< Ezechiël 9 >
1 Daarna riep Hij voor mijn oren met luider stem, zeggende: Doet de opzieners der stad naderen, en elkeen met zijn verdervend wapen in zijn hand.
And he cried in my ears with a loud voice, saying: The visitations of the city are at hand, and every one hath a destroying weapon in his hand.
2 En ziet, zes mannen kwamen van den weg der Hoge poort, die gekeerd is naar het noorden, en elkeen met zijn verpletterend wapen in zijn hand; en een man in het midden van hen was met linnen bekleed, en een schrijvers-inktkoker was aan zijn lenden; en zij kwamen in, en stonden bij het koperen altaar.
And behold six men came from the way of the upper gate, which looketh to the north: and each one had his weapon of destruction in his hand: and there was one man in the midst of them clothed with linen, with a writer’s inkhorn at his reins: and they went in, and stood by the brazen altar.
3 En de heerlijkheid des Gods van Israel hief zich op van den cherub, waarop Hij was, tot den dorpel van het huis; en Hij riep tot den man, die met linnen bekleed was, die de schrijvers-inktkoker aan zijn lenden had.
And the glory of the Lord of Israel went up from the cherub, upon which he was, to the threshold of the house: and he called to the man that was clothed with linen, and had a writer’s inkhorn at his loins.
4 En de HEERE zeide tot hem: Ga door, door het midden der stad, door het midden van Jeruzalem, en teken een teken op de voorhoofden der lieden, die zuchten en uitroepen over al deze gruwelen, die in het midden derzelve gedaan worden.
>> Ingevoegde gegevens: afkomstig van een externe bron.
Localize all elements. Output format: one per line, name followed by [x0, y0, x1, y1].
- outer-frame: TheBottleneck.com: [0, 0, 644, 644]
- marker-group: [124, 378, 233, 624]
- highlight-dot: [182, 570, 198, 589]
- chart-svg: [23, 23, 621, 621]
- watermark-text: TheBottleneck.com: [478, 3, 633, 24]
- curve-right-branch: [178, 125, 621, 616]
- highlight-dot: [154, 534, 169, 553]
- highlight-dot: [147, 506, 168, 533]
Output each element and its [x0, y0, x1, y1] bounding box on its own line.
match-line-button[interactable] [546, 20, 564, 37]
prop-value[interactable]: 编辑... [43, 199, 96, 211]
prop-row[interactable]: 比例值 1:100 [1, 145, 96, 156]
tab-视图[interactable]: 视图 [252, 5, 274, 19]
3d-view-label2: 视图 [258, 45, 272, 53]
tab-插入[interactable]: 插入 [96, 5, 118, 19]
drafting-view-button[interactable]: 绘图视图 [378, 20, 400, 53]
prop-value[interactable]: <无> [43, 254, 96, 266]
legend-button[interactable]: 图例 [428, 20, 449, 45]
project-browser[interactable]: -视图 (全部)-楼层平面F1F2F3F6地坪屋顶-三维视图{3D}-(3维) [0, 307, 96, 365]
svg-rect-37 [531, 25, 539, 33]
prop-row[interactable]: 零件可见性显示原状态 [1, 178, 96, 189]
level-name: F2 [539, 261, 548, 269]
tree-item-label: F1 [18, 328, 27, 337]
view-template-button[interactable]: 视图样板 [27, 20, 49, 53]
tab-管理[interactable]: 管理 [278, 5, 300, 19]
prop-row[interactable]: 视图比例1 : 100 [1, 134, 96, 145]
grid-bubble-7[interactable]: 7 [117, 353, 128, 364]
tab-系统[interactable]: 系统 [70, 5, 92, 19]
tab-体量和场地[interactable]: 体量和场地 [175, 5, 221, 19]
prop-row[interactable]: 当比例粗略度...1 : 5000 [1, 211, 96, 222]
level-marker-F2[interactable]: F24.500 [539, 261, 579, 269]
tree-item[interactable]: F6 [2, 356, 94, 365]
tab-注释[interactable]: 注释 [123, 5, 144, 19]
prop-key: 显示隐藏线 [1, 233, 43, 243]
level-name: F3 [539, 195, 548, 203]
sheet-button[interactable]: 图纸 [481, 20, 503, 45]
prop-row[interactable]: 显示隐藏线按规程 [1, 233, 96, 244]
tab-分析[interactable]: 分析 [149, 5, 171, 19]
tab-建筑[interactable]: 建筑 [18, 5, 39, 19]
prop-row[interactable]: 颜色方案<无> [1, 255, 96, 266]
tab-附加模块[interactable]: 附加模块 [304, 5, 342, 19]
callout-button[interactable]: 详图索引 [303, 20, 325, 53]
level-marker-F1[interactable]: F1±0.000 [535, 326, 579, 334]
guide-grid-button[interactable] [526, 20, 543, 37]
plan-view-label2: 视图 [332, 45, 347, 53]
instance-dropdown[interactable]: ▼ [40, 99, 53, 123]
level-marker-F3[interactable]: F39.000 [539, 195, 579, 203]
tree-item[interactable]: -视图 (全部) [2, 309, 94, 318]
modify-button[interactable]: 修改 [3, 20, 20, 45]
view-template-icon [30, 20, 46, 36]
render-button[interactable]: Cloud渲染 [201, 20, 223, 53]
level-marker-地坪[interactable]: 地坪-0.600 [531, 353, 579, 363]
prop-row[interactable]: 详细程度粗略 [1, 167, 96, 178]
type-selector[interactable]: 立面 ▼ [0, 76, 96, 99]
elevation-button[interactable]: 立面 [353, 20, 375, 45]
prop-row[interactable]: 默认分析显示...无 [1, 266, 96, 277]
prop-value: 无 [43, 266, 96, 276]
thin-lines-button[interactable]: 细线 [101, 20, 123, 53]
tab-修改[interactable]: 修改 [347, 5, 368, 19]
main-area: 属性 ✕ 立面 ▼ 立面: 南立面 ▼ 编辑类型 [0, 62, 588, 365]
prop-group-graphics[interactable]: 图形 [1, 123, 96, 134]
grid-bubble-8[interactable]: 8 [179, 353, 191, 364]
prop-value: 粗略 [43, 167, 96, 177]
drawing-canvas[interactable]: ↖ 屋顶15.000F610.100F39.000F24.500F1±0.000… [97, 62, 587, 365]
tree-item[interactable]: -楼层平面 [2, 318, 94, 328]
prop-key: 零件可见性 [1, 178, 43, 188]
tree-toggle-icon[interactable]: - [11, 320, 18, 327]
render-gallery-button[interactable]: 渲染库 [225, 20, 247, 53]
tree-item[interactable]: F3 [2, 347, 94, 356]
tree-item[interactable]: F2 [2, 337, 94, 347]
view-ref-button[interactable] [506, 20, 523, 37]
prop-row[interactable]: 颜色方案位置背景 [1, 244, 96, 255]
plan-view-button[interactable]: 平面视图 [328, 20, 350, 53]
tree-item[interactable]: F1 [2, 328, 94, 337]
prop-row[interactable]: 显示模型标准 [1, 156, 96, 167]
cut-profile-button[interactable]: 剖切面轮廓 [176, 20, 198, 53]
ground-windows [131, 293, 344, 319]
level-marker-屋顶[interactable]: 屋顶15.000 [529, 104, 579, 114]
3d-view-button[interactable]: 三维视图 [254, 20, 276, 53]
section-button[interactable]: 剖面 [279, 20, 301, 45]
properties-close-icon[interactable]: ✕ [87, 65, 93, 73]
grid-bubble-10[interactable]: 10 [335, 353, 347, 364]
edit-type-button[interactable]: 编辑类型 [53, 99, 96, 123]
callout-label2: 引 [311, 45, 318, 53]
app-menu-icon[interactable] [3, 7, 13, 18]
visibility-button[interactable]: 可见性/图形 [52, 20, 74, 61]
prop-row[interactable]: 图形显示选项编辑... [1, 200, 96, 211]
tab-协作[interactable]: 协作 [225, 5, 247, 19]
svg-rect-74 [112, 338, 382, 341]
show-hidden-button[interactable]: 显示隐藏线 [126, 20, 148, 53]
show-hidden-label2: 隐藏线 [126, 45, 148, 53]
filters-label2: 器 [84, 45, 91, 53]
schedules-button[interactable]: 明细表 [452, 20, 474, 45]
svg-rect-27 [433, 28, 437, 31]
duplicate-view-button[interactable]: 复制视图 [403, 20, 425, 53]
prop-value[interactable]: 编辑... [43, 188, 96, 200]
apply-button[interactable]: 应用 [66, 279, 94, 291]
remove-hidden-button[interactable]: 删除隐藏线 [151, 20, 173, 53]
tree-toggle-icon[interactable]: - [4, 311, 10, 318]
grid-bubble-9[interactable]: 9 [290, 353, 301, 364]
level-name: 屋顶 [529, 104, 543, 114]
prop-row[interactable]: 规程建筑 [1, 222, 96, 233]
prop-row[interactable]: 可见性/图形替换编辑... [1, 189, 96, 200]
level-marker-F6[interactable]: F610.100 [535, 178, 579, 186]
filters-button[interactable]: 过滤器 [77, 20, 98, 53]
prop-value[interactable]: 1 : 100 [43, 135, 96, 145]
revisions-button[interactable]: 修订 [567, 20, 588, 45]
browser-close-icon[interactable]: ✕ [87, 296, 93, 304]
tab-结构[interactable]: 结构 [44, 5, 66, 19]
And the Lord said to him: Go through the midst of the city, through the midst of Jerusalem: and mark Thau upon the foreheads of the men that sigh, and mourn for all the abominations that are committed in the midst thereof.
5 Maar tot die anderen zeide Hij voor mijn oren: Gaat door, door de stad achter hem, en slaat, ulieder oog verschone niet, en spaart niet!
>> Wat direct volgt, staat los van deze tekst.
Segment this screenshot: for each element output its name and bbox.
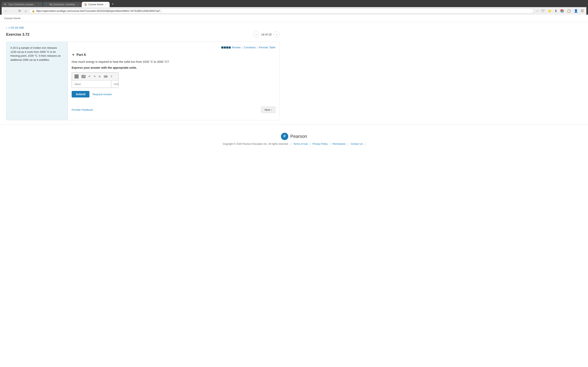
math-reset-button[interactable]: ↻	[98, 75, 102, 79]
footer-links: Copyright © 2020 Pearson Education Inc. …	[4, 142, 584, 145]
footer-sep-3: |	[330, 142, 330, 145]
pearson-circle-icon: P	[281, 133, 288, 140]
top-links: Review | Constants | Periodic Table	[72, 46, 276, 49]
permissions-link[interactable]: Permissions	[332, 142, 346, 145]
pearson-name: Pearson	[290, 134, 307, 139]
math-toolbar: μÅ ↶ ↷ ↻ ⌨ ?	[72, 73, 118, 81]
review-link[interactable]: Review	[232, 46, 241, 49]
copyright-text: Copyright © 2020 Pearson Education Inc. …	[223, 142, 289, 145]
new-tab-button[interactable]: +	[110, 1, 116, 7]
part-a-header: ▼ Part A	[72, 53, 276, 57]
provide-feedback-link[interactable]: Provide Feedback	[72, 108, 93, 111]
math-undo-button[interactable]: ↶	[87, 75, 92, 79]
pearson-letter: P	[284, 134, 286, 138]
next-button[interactable]: Next ›	[261, 107, 276, 113]
tab-course-title: Course Home	[88, 3, 103, 6]
math-redo-button[interactable]: ↷	[93, 75, 97, 79]
problem-panel: A 25.0 g sample of molten iron releases …	[6, 42, 68, 120]
tab-bartleby-title: My Questions | bartleby	[49, 3, 75, 6]
browser-chrome: ✉ Your Chemistry answer is ready × b My …	[0, 0, 588, 15]
tab-course-favicon: 🏠	[84, 3, 87, 6]
tab-bar: ✉ Your Chemistry answer is ready × b My …	[2, 1, 586, 7]
contact-link[interactable]: Contact Us	[351, 142, 363, 145]
page-wrapper: Course Home ‹ < Ch 03 HW Exercise 3.72 ‹…	[0, 15, 588, 365]
pearson-logo: P Pearson	[4, 133, 584, 140]
main-content: ‹ < Ch 03 HW Exercise 3.72 ‹ 14 of 15 › …	[0, 22, 286, 124]
value-input[interactable]	[72, 81, 111, 88]
tab-gmail-favicon: ✉	[4, 3, 7, 6]
tab-gmail-close[interactable]: ×	[38, 3, 40, 6]
instruction-text: Express your answer with the appropriate…	[72, 66, 276, 69]
account-button[interactable]: 👤	[573, 8, 579, 13]
problem-text: A 25.0 g sample of molten iron releases …	[10, 46, 63, 62]
back-button[interactable]: ←	[3, 8, 9, 13]
nav-right-icons: ··· 🛡 ⭐ ⬇ 📚 📋 👤 ☰	[535, 8, 585, 13]
periodic-table-link[interactable]: Periodic Table	[259, 46, 276, 49]
tab-gmail[interactable]: ✉ Your Chemistry answer is ready ×	[2, 2, 43, 7]
answer-panel: Review | Constants | Periodic Table ▼ Pa…	[68, 42, 279, 120]
bottom-bar: Provide Feedback Next ›	[72, 104, 276, 116]
download-button[interactable]: ⬇	[553, 8, 558, 13]
exercise-header: Exercise 3.72 ‹ 14 of 15 ›	[6, 31, 280, 38]
footer-sep-4: |	[348, 142, 348, 145]
exercise-title: Exercise 3.72	[6, 33, 29, 37]
part-a-label: Part A	[77, 53, 86, 57]
privacy-link[interactable]: Privacy Policy	[312, 142, 328, 145]
menu-button[interactable]: ☰	[580, 8, 585, 13]
home-button[interactable]: ⌂	[24, 8, 28, 13]
math-grid-button[interactable]	[73, 74, 80, 79]
submit-button[interactable]: Submit	[72, 91, 89, 98]
tab-bartleby-close[interactable]: ×	[76, 3, 79, 6]
address-url: https://openvellum.ecollege.com/course.h…	[36, 9, 531, 12]
library-button[interactable]: 📚	[559, 8, 565, 13]
tab-course-close[interactable]: ×	[104, 3, 107, 6]
back-link-text: < Ch 03 HW	[8, 26, 24, 29]
terms-link[interactable]: Terms of Use	[293, 142, 308, 145]
breadcrumb-text: Course Home	[4, 17, 20, 20]
lock-icon: 🔒	[32, 9, 35, 12]
action-buttons: Submit Request Answer	[72, 91, 276, 98]
math-input-fields	[72, 81, 118, 88]
next-page-button[interactable]: ›	[274, 31, 280, 38]
reload-button[interactable]: ↻	[17, 8, 22, 13]
footer-sep-2: |	[310, 142, 310, 145]
units-input[interactable]	[111, 81, 119, 88]
footer-sep-1: |	[291, 142, 291, 145]
synced-tabs-button[interactable]: 📋	[566, 8, 572, 13]
pagination: ‹ 14 of 15 ›	[253, 31, 280, 38]
part-a-collapse-button[interactable]: ▼	[72, 53, 75, 57]
back-chevron-icon: ‹	[6, 26, 7, 29]
math-input-box: μÅ ↶ ↷ ↻ ⌨ ?	[72, 72, 119, 88]
tab-gmail-title: Your Chemistry answer is ready	[8, 3, 36, 6]
review-icon	[221, 47, 231, 49]
footer: P Pearson Copyright © 2020 Pearson Educa…	[0, 124, 588, 150]
bookmark-button[interactable]: ⭐	[546, 8, 553, 13]
tab-bartleby-favicon: b	[45, 3, 48, 6]
more-options-button[interactable]: ···	[535, 8, 540, 13]
next-label: Next	[265, 108, 270, 111]
request-answer-link[interactable]: Request Answer	[93, 93, 112, 96]
math-help-button[interactable]: ?	[109, 75, 113, 79]
back-to-hw-link[interactable]: ‹ < Ch 03 HW	[6, 26, 24, 29]
math-keyboard-button[interactable]: ⌨	[103, 75, 109, 79]
next-chevron-icon: ›	[271, 108, 272, 111]
constants-link[interactable]: Constants	[244, 46, 256, 49]
pocket-button[interactable]: 🛡	[540, 8, 546, 13]
forward-button[interactable]: →	[10, 8, 16, 13]
tab-bartleby[interactable]: b My Questions | bartleby ×	[43, 2, 81, 7]
page-count: 14 of 15	[261, 33, 272, 36]
question-text: How much energy is required to heat the …	[72, 60, 276, 64]
address-bar[interactable]: 🔒 https://openvellum.ecollege.com/course…	[29, 8, 534, 13]
nav-bar: ← → ↻ ⌂ 🔒 https://openvellum.ecollege.co…	[2, 7, 586, 15]
content-area: A 25.0 g sample of molten iron releases …	[6, 42, 280, 120]
sep-1: |	[242, 46, 242, 49]
sep-2: |	[257, 46, 258, 49]
breadcrumb: Course Home	[0, 15, 588, 22]
math-mu-button[interactable]: μÅ	[80, 75, 86, 79]
prev-page-button[interactable]: ‹	[253, 31, 259, 38]
footer-sep-5: |	[365, 142, 365, 145]
tab-course[interactable]: 🏠 Course Home ×	[82, 2, 109, 7]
And to the others he said in my hearing: Go ye after him through the city, and strike: let not your eyes spare, nor be ye moved with pity.
6 Doodt ouden, jongelingen en maagden, en kinderkens en vrouwen, tot verdervens toe; maar genaakt aan niemand, op denwelken het teken is, en begint van Mijn heiligdom. En zij begonnen van de oude mannen, die voor het huis waren.
Utterly destroy old and young, maidens, children and women: but upon whomsoever you shall see Thau, kill him not, and begin ye at my sanctuary. So they began at the ancient men who mere before the house.
7 En Hij zeide tot hen: Verontreinigt het huis, en vervult de voorhoven met verslagenen; gaat henen uit. En zij gingen henen uit, en zij sloegen in de stad.
And he said to them: Defile the house, and ill the courts with the slain: go ye forth. And they went forth, and slew them that were in the city.
8 Het geschiedde nu, als zij hen geslagen hadden, en ik overgebleven was, dat ik op mijn aangezicht viel, en riep, en zeide: Ach, Heere HEERE, zult Gij al het overblijfsel van Israel verderven, met Uw grimmigheid uit te gieten over Jeruzalem?
And the slaughter being ended I was left: and I fell upon my face, and crying, I said: Alas, alas, alas, O Lord God, wilt thou then destroy all the remnant of Israel, by pouring out thy fury upon Jerusalem?
9 Toen zeide Hij tot mij: De ongerechtigheid van het huis van Israel en van Juda is gans zeer groot, en het land is met bloed vervuld, en de stad is vol van afwijking; want zij zeggen: De HEERE heeft het land verlaten, en de HEERE ziet niet.
And he said to me: The iniquity of the house of Israel, and of Juda, is exceeding great, and the land is filled with blood, and the city is filled with perverseness: for they have said: The Lord hath forsaken the earth, and the Lord seeth not.
10 Daarom ook, wat Mij aangaat, Mijn oog zal niet verschonen, en Ik zal niet sparen; Ik zal hun weg op hun hoofd geven.
Therefore neither shall my eye spare, nor will I have pity: I will requite their way upon their head.
11 En ziet, de man, die met linnen bekleed was, aan wiens lenden de inktkoker was, bracht bescheid weder, zeggende: Ik heb gedaan, gelijk als Gij mij geboden hadt.
And behold the man that was clothed with linen, that had the inkhorn at his back, returned the word, saying: I have done as thou hast commanded me.